» **Instructions to follow**: When you retype the records that follow, keep each word as it is and drop any pictures.

─── Given information ───

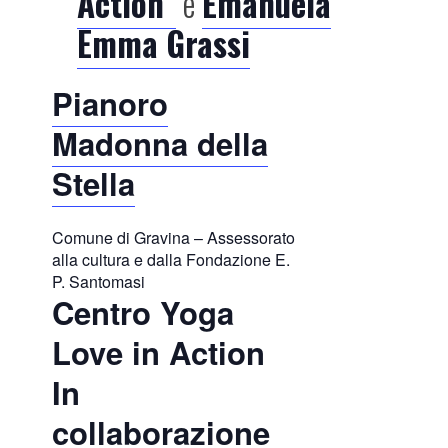
Action”
e
Emanuela
Emma Grassi
Pianoro
Madonna della
Stella
Comune di Gravina – Assessorato
alla cultura e dalla Fondazione E.
P. Santomasi
Centro Yoga
Love in Action
In
collaborazione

───

» **Problem solution**:
Action”
e
Emanuela
Emma Grassi
Pianoro
Madonna della
Stella
Comune di Gravina – Assessorato
alla cultura e dalla Fondazione E.
P. Santomasi
Centro Yoga
Love in Action
In
collaborazione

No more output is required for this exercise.